Amsterdam

Amsterdam

  Merhaba! Bloglarımda bu zamana kadar birçok yere yer verdim. Fakat şimdilik en çok beğendiğim yer şimdi bahsedeceğim Amsterdam oldu. Diğer şehirlerde genel olarak sakinlik hakimdi. Bu ne kadar rahatlatıcı olsa da, kendi adıma konuşacak olursam bir süre sonra hareketli yerlere hasret bırakıyor. Amsterdam bu hasreti gidermek için çok güzel bir seçenek.

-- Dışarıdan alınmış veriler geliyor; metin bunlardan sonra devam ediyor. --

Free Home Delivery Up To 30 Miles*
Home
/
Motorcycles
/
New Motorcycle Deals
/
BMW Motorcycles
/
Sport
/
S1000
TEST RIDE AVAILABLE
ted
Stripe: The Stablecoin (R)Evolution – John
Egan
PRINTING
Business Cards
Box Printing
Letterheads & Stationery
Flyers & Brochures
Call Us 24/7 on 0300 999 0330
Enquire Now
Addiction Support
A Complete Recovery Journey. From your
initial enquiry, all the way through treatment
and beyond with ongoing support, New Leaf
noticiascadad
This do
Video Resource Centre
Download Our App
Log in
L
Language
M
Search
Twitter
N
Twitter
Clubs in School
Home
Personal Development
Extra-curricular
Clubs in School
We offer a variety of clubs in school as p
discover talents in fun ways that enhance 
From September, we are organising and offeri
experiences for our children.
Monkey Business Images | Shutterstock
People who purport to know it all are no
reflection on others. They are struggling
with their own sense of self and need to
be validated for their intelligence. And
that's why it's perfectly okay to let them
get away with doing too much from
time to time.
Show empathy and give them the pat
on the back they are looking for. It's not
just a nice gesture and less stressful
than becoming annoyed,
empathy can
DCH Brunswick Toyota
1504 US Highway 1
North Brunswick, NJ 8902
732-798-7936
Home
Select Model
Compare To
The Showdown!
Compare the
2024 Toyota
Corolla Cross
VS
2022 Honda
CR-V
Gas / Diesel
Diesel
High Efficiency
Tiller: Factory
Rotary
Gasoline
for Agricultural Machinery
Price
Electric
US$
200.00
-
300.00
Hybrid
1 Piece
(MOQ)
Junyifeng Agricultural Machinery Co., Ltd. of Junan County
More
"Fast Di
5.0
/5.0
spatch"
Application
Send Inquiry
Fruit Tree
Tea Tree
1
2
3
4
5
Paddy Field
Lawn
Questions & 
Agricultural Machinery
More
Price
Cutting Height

  Amsterdam'daki ilk durağım Dam Meydanı oldu. İlk önce yapıların güzelliği ve bir sürü insan eşliğinde sokakta yapılan bir sihirbazlık gösterisini seyrettim. Yine Dam Meydanında bulunan Madam Tussauds'a ben bu seferlik giremedim. Ama siz girebilirsiniz. Daha sonra biraz acıktığım için Amsterdam'da ünlü olduğunu bildiğim bir yerden uzun insan kuyruğuna girerek patates kızartması aldım. Yediğim en güzel patates kızartmalarından biriydi. Karnımı da doyurduktan sonra Amsterdam sokaklarında gezmeye başladım. Turistik bir yer olduğu için bir sürü hediyelik eşya dükkanı vardı. Buralar beklediğimden daha ucuzdu. Bunun dışında Hollanda Flemenkçe 'Kaas' denen peynirleriyle ünlüdür. Bu peynirlerden de en meşhurları olan Edam, Gouda, Geitenkaas, Parrano peynirlerini deneyebilirsiniz.

    Diğer durağım ise Zaanse Schans oldu. Burası yel değirmenlerinin ve bir derenin oluşturduğu güzel bir yerdi. Çevresinde bulunan evlerde insanların yaşaması beni şaşırttı ve 'Acaba burada yaşamak nasıl olurdu?' diye düşündürttü. Burada yine Hollanda geleneği olan tahta ayakkabı yani takunyaların sergilendiği ve  bilgi alabileceğiniz yazıların olduğu güzel bir yer vardı. Çalışanlar da bu takunyalardan giyiyordu ve hatta isterseniz sizin de sahip olmanız için biraz ileride bu takunyalardan satıyorlardı. Takunyalar dışında hediyelik de bir sürü çok güzel eşyalar vardı. Ben de buradan kendime ve çevreme anahtarlık aldıktan sonra Amsterdam maceramı bitirdim.

   Avrupaya gelen bir insanın es geçmemesi gereken ve benim çok beğendiğim bir yer oldu Amsterdam. Umarım daha sonra tekrar gelebilirim. Okuduğunuz için teşekkürler!